Lockheed Martin has started building the flight turret assembly for the U.S. Air Force's airborne laser, a weapon in development that one day may detect and destroy ballistic missiles during their ascent before the separation of warheads. It's in a class that the Air Force calls "directed energy weapons."

It is associated with the advanced defense program popularly nicknamed "Star Wars." Representatives of the government generally do not use the term.

The plan is to carry the weapon on a modified Boeing 747-400F aircraft. The laser system will take aim and fire through the turret ball, in the nose of the plane. According to the Air Force, the system's laser energy will be able to heat and destroy hostile missiles at a range of hundreds of kilometers.

The integration began several weeks ago with the arrival of the flight turret ball from a subcontractor, Brashear LP of Pittsburgh.

The ABL program is managed by the Missile Defense Agency and is executed by the U.S. Air Force from Kirtland Air Force Base in Albuquerque, N.M.


Briefly
Noted

The U.S. Army has awarded up to $218 million in contracts to United Defense Industries of York, Pa., for the remanufacturing and upgrading of Bradley Fighting Vehicles.

Water officials in Pinellas County, Fla., have started adding fluoride to the water supply.
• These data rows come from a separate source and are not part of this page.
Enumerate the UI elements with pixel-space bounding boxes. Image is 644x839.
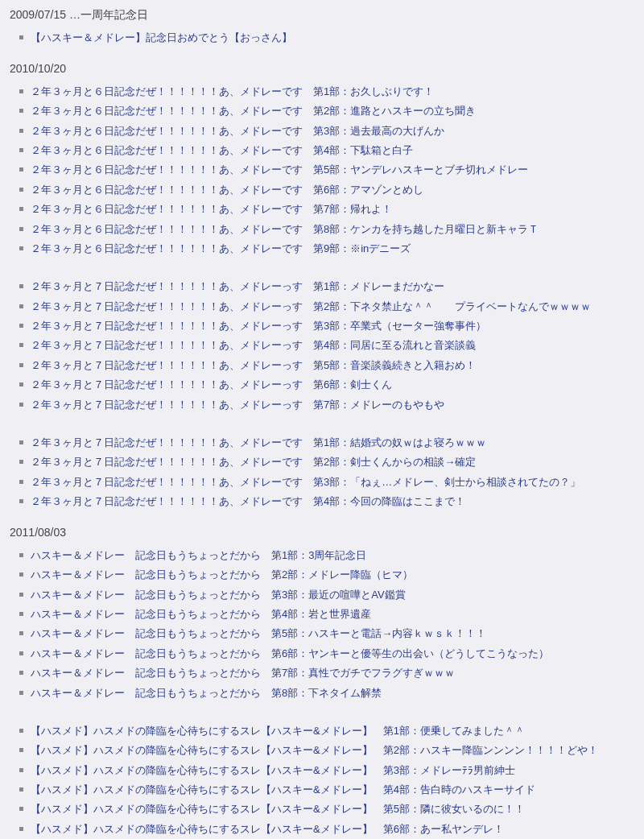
list-item: 【ハスメド】ハスメドの降臨を心待ちにするスレ【ハスキー&メドレー】 第6部：あー… bbox=[16, 820, 634, 838]
section-heading: 2009/07/15 …一周年記念日 bbox=[10, 5, 634, 25]
link-list: ハスキー＆メドレー 記念日もうちょっとだから 第1部：3周年記念日ハスキー＆メド… bbox=[16, 546, 634, 702]
list-item: 【ハスメド】ハスメドの降臨を心待ちにするスレ【ハスキー&メドレー】 第4部：告白… bbox=[16, 780, 634, 799]
entry-link[interactable]: ハスキー＆メドレー 記念日もうちょっとだから 第3部：最近の喧嘩とAV鑑賞 bbox=[31, 589, 406, 601]
entry-link[interactable]: ２年３ヶ月と７日記念だぜ！！！！！！あ、メドレーっす 第3部：卒業式（セーター強… bbox=[31, 320, 486, 332]
link-list: 【ハスキー＆メドレー】記念日おめでとう【おっさん】 bbox=[16, 28, 634, 47]
entry-link[interactable]: ハスキー＆メドレー 記念日もうちょっとだから 第6部：ヤンキーと優等生の出会い（… bbox=[31, 647, 549, 659]
list-item: ２年３ヶ月と７日記念だぜ！！！！！！あ、メドレーっす 第2部：下ネタ禁止な＾＾ … bbox=[16, 297, 634, 316]
list-item: ハスキー＆メドレー 記念日もうちょっとだから 第8部：下ネタイム解禁 bbox=[16, 684, 634, 702]
list-item: 【ハスメド】ハスメドの降臨を心待ちにするスレ【ハスキー&メドレー】 第5部：隣に… bbox=[16, 800, 634, 818]
entry-link[interactable]: ２年３ヶ月と７日記念だぜ！！！！！！あ、メドレーです 第2部：剣士くんからの相談… bbox=[31, 456, 476, 468]
link-list: 【ハスメド】ハスメドの降臨を心待ちにするスレ【ハスキー&メドレー】 第1部：便乗… bbox=[16, 721, 634, 839]
list-item: ハスキー＆メドレー 記念日もうちょっとだから 第5部：ハスキーと電話→内容ｋｗｓ… bbox=[16, 624, 634, 643]
entry-link[interactable]: 【ハスメド】ハスメドの降臨を心待ちにするスレ【ハスキー&メドレー】 第3部：メド… bbox=[31, 764, 515, 776]
entry-link[interactable]: ２年３ヶ月と７日記念だぜ！！！！！！あ、メドレーです 第4部：今回の降臨はここま… bbox=[31, 495, 465, 507]
entry-link[interactable]: ハスキー＆メドレー 記念日もうちょっとだから 第8部：下ネタイム解禁 bbox=[31, 687, 382, 699]
group-gap bbox=[10, 419, 634, 433]
entry-link[interactable]: ２年３ヶ月と７日記念だぜ！！！！！！あ、メドレーっす 第2部：下ネタ禁止な＾＾ … bbox=[31, 300, 591, 312]
entry-link[interactable]: ２年３ヶ月と６日記念だぜ！！！！！！あ、メドレーです 第1部：お久しぶりです！ bbox=[31, 85, 434, 97]
entry-link[interactable]: ２年３ヶ月と６日記念だぜ！！！！！！あ、メドレーです 第6部：アマゾンとめし bbox=[31, 184, 423, 196]
list-item: ２年３ヶ月と６日記念だぜ！！！！！！あ、メドレーです 第4部：下駄箱と白子 bbox=[16, 141, 634, 159]
entry-link[interactable]: ２年３ヶ月と６日記念だぜ！！！！！！あ、メドレーです 第2部：進路とハスキーの立… bbox=[31, 105, 476, 117]
list-item: ２年３ヶ月と７日記念だぜ！！！！！！あ、メドレーっす 第3部：卒業式（セーター強… bbox=[16, 316, 634, 335]
list-item: 【ハスキー＆メドレー】記念日おめでとう【おっさん】 bbox=[16, 28, 634, 47]
entry-link[interactable]: ２年３ヶ月と７日記念だぜ！！！！！！あ、メドレーです 第3部：「ねぇ…メドレー、… bbox=[31, 476, 580, 488]
group-gap bbox=[10, 262, 634, 277]
list-item: ２年３ヶ月と６日記念だぜ！！！！！！あ、メドレーです 第2部：進路とハスキーの立… bbox=[16, 101, 634, 120]
list-item: ハスキー＆メドレー 記念日もうちょっとだから 第3部：最近の喧嘩とAV鑑賞 bbox=[16, 585, 634, 604]
list-item: ハスキー＆メドレー 記念日もうちょっとだから 第6部：ヤンキーと優等生の出会い（… bbox=[16, 644, 634, 663]
entry-link[interactable]: ２年３ヶ月と７日記念だぜ！！！！！！あ、メドレーです 第1部：結婚式の奴ｗはよ寝… bbox=[31, 436, 486, 448]
entry-link[interactable]: 【ハスメド】ハスメドの降臨を心待ちにするスレ【ハスキー&メドレー】 第1部：便乗… bbox=[31, 725, 525, 737]
entry-link[interactable]: ２年３ヶ月と６日記念だぜ！！！！！！あ、メドレーです 第4部：下駄箱と白子 bbox=[31, 144, 413, 156]
entry-link[interactable]: ２年３ヶ月と７日記念だぜ！！！！！！あ、メドレーっす 第6部：剣士くん bbox=[31, 378, 392, 391]
list-item: ２年３ヶ月と７日記念だぜ！！！！！！あ、メドレーです 第1部：結婚式の奴ｗはよ寝… bbox=[16, 433, 634, 452]
entry-link[interactable]: ハスキー＆メドレー 記念日もうちょっとだから 第4部：岩と世界遺産 bbox=[31, 608, 371, 620]
list-item: ２年３ヶ月と７日記念だぜ！！！！！！あ、メドレーです 第2部：剣士くんからの相談… bbox=[16, 453, 634, 471]
list-item: ２年３ヶ月と７日記念だぜ！！！！！！あ、メドレーっす 第5部：音楽談義続きと入籍… bbox=[16, 356, 634, 374]
list-item: ２年３ヶ月と７日記念だぜ！！！！！！あ、メドレーっす 第7部：メドレーのもやもや bbox=[16, 395, 634, 414]
list-item: ２年３ヶ月と６日記念だぜ！！！！！！あ、メドレーです 第6部：アマゾンとめし bbox=[16, 180, 634, 199]
entry-link[interactable]: 【ハスメド】ハスメドの降臨を心待ちにするスレ【ハスキー&メドレー】 第2部：ハス… bbox=[31, 744, 598, 756]
list-item: ２年３ヶ月と７日記念だぜ！！！！！！あ、メドレーです 第3部：「ねぇ…メドレー、… bbox=[16, 473, 634, 491]
list-item: ハスキー＆メドレー 記念日もうちょっとだから 第2部：メドレー降臨（ヒマ） bbox=[16, 565, 634, 584]
link-list: ２年３ヶ月と７日記念だぜ！！！！！！あ、メドレーっす 第1部：メドレーまだかなー… bbox=[16, 277, 634, 414]
list-item: 【ハスメド】ハスメドの降臨を心待ちにするスレ【ハスキー&メドレー】 第1部：便乗… bbox=[16, 721, 634, 740]
entry-link[interactable]: 【ハスメド】ハスメドの降臨を心待ちにするスレ【ハスキー&メドレー】 第5部：隣に… bbox=[31, 803, 525, 815]
entry-link[interactable]: 【ハスメド】ハスメドの降臨を心待ちにするスレ【ハスキー&メドレー】 第6部：あー… bbox=[31, 823, 504, 835]
list-item: ２年３ヶ月と７日記念だぜ！！！！！！あ、メドレーっす 第4部：同居に至る流れと音… bbox=[16, 336, 634, 354]
entry-link[interactable]: ２年３ヶ月と７日記念だぜ！！！！！！あ、メドレーっす 第4部：同居に至る流れと音… bbox=[31, 339, 476, 351]
link-list: ２年３ヶ月と７日記念だぜ！！！！！！あ、メドレーです 第1部：結婚式の奴ｗはよ寝… bbox=[16, 433, 634, 511]
list-item: ハスキー＆メドレー 記念日もうちょっとだから 第4部：岩と世界遺産 bbox=[16, 605, 634, 623]
entry-link[interactable]: ２年３ヶ月と７日記念だぜ！！！！！！あ、メドレーっす 第5部：音楽談義続きと入籍… bbox=[31, 359, 476, 371]
list-item: ２年３ヶ月と７日記念だぜ！！！！！！あ、メドレーです 第4部：今回の降臨はここま… bbox=[16, 492, 634, 510]
list-item: ２年３ヶ月と６日記念だぜ！！！！！！あ、メドレーです 第5部：ヤンデレハスキーと… bbox=[16, 160, 634, 179]
entry-link[interactable]: ２年３ヶ月と６日記念だぜ！！！！！！あ、メドレーです 第3部：過去最高の大げんか bbox=[31, 125, 444, 137]
list-item: 【ハスメド】ハスメドの降臨を心待ちにするスレ【ハスキー&メドレー】 第3部：メド… bbox=[16, 761, 634, 779]
entry-link[interactable]: ２年３ヶ月と６日記念だぜ！！！！！！あ、メドレーです 第8部：ケンカを持ち越した… bbox=[31, 223, 539, 235]
section-heading: 2011/08/03 bbox=[10, 523, 634, 543]
list-item: ２年３ヶ月と７日記念だぜ！！！！！！あ、メドレーっす 第1部：メドレーまだかなー bbox=[16, 277, 634, 296]
list-item: ハスキー＆メドレー 記念日もうちょっとだから 第1部：3周年記念日 bbox=[16, 546, 634, 564]
entry-link[interactable]: 【ハスメド】ハスメドの降臨を心待ちにするスレ【ハスキー&メドレー】 第4部：告白… bbox=[31, 783, 535, 796]
entry-link[interactable]: ２年３ヶ月と６日記念だぜ！！！！！！あ、メドレーです 第7部：帰れよ！ bbox=[31, 203, 392, 215]
entry-link[interactable]: ハスキー＆メドレー 記念日もうちょっとだから 第2部：メドレー降臨（ヒマ） bbox=[31, 568, 413, 581]
entry-link[interactable]: ２年３ヶ月と６日記念だぜ！！！！！！あ、メドレーです 第5部：ヤンデレハスキーと… bbox=[31, 163, 528, 176]
list-item: ハスキー＆メドレー 記念日もうちょっとだから 第7部：真性でガチでフラグすぎｗｗ… bbox=[16, 663, 634, 682]
list-item: ２年３ヶ月と６日記念だぜ！！！！！！あ、メドレーです 第1部：お久しぶりです！ bbox=[16, 82, 634, 101]
entry-link[interactable]: ハスキー＆メドレー 記念日もうちょっとだから 第7部：真性でガチでフラグすぎｗｗ… bbox=[31, 667, 455, 679]
section-heading: 2010/10/20 bbox=[10, 59, 634, 79]
entry-link[interactable]: 【ハスキー＆メドレー】記念日おめでとう【おっさん】 bbox=[31, 31, 292, 43]
list-item: ２年３ヶ月と６日記念だぜ！！！！！！あ、メドレーです 第8部：ケンカを持ち越した… bbox=[16, 220, 634, 238]
link-list: ２年３ヶ月と６日記念だぜ！！！！！！あ、メドレーです 第1部：お久しぶりです！２… bbox=[16, 82, 634, 258]
entry-link[interactable]: ハスキー＆メドレー 記念日もうちょっとだから 第1部：3周年記念日 bbox=[31, 549, 366, 561]
list-item: ２年３ヶ月と７日記念だぜ！！！！！！あ、メドレーっす 第6部：剣士くん bbox=[16, 375, 634, 394]
list-item: ２年３ヶ月と６日記念だぜ！！！！！！あ、メドレーです 第3部：過去最高の大げんか bbox=[16, 122, 634, 140]
entry-link[interactable]: ハスキー＆メドレー 記念日もうちょっとだから 第5部：ハスキーと電話→内容ｋｗｓ… bbox=[31, 627, 486, 639]
list-item: ２年３ヶ月と６日記念だぜ！！！！！！あ、メドレーです 第7部：帰れよ！ bbox=[16, 200, 634, 218]
entry-link[interactable]: ２年３ヶ月と７日記念だぜ！！！！！！あ、メドレーっす 第7部：メドレーのもやもや bbox=[31, 399, 444, 411]
list-item: 【ハスメド】ハスメドの降臨を心待ちにするスレ【ハスキー&メドレー】 第2部：ハス… bbox=[16, 741, 634, 759]
group-gap bbox=[10, 707, 634, 721]
list-item: ２年３ヶ月と６日記念だぜ！！！！！！あ、メドレーです 第9部：※inデニーズ bbox=[16, 239, 634, 258]
entry-link[interactable]: ２年３ヶ月と６日記念だぜ！！！！！！あ、メドレーです 第9部：※inデニーズ bbox=[31, 242, 411, 254]
entry-link[interactable]: ２年３ヶ月と７日記念だぜ！！！！！！あ、メドレーっす 第1部：メドレーまだかなー bbox=[31, 280, 444, 292]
Pinellas was the largest water supplier in the eastern United States not to fluoridate its water.

Advanced Visual Systems of Waltham, Mass., has released AVS/Express 6.3, an upgrade to the developer's AVS/Express software for the creation and deployment of advanced graphical applications in science, engineering, and business.

DP Technology of Camarillo, Calif., has released a new feature that allows its Esprit CAM software to read SolidWorks CAD features and their properties directly from part models. SolidWorks is in Concord, Mass.

Ford Motor Co. studied 32 drowsy drivers as part of its plans to introduce adaptive, intelligent lane departure warnings on its Volvo line later this decade. Study subjects stopped consuming caffeine at 6 p.m., stayed up all night, then went for simulated three-hour drives down long, lonely roads.

Ram Inc. of Cisco, Texas, is using edge glow compounds from RTP Co. of Winona, Minn., for its new golf putter. The compounds use dyes that absorb UV light and re-emit it in the visible spectrum. Embedded in the middle of the club's head, the UV absorbing sheet illuminates a line along its edge to guide a golfer's eyes, and the ball, toward the cup.